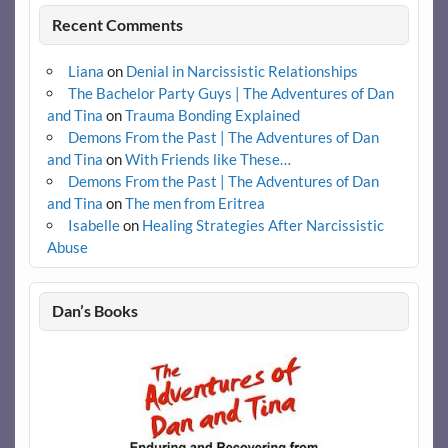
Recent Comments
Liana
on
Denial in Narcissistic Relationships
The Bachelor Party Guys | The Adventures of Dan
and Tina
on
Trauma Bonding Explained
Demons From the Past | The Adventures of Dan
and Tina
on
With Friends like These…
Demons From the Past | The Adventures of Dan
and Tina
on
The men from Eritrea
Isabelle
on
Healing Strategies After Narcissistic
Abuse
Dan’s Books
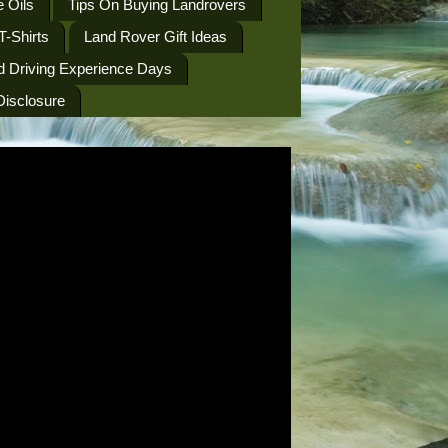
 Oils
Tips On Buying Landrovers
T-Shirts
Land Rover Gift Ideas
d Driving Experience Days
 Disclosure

###

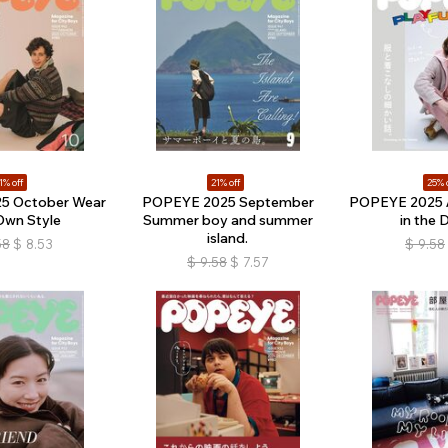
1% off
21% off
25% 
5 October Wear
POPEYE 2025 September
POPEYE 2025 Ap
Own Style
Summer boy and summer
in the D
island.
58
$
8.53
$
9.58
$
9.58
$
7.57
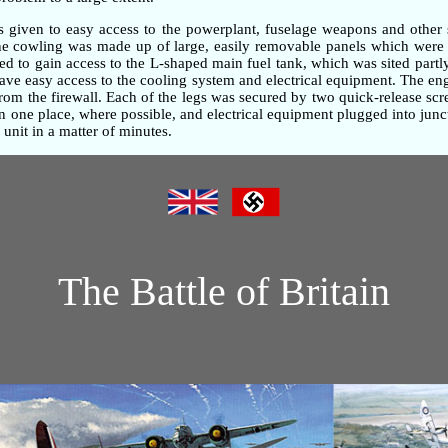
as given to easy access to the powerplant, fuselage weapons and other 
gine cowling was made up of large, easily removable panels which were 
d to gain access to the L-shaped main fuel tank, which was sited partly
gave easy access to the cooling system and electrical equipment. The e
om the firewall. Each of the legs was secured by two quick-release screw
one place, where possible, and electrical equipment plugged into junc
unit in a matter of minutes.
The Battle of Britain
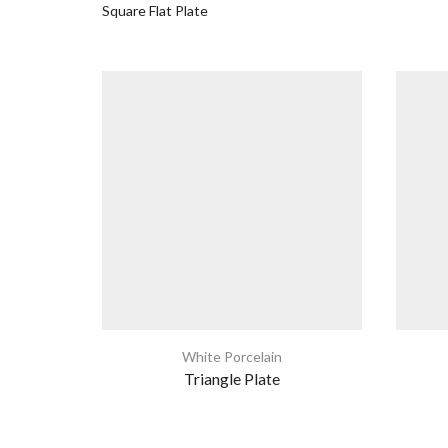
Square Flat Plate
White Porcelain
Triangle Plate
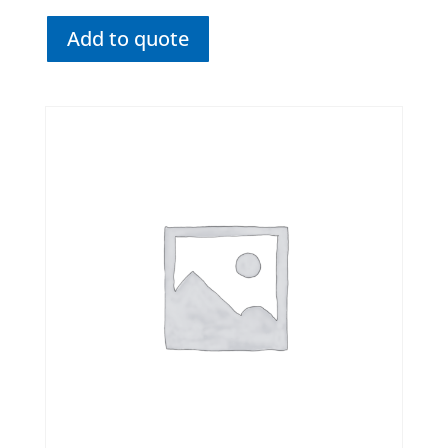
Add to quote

###

**WHAT TO PRODUCE:**
Working from the entries above, reproduce exactly and only the lines beginning with the line that has "The Battle of Britain" and ending with the line that has "Add to quote"; omit all pictures.

**SOLUTION TO THIS TASK:**
The Battle of Britain
Square Flat Plate
White Porcelain
Triangle Plate
Add to quote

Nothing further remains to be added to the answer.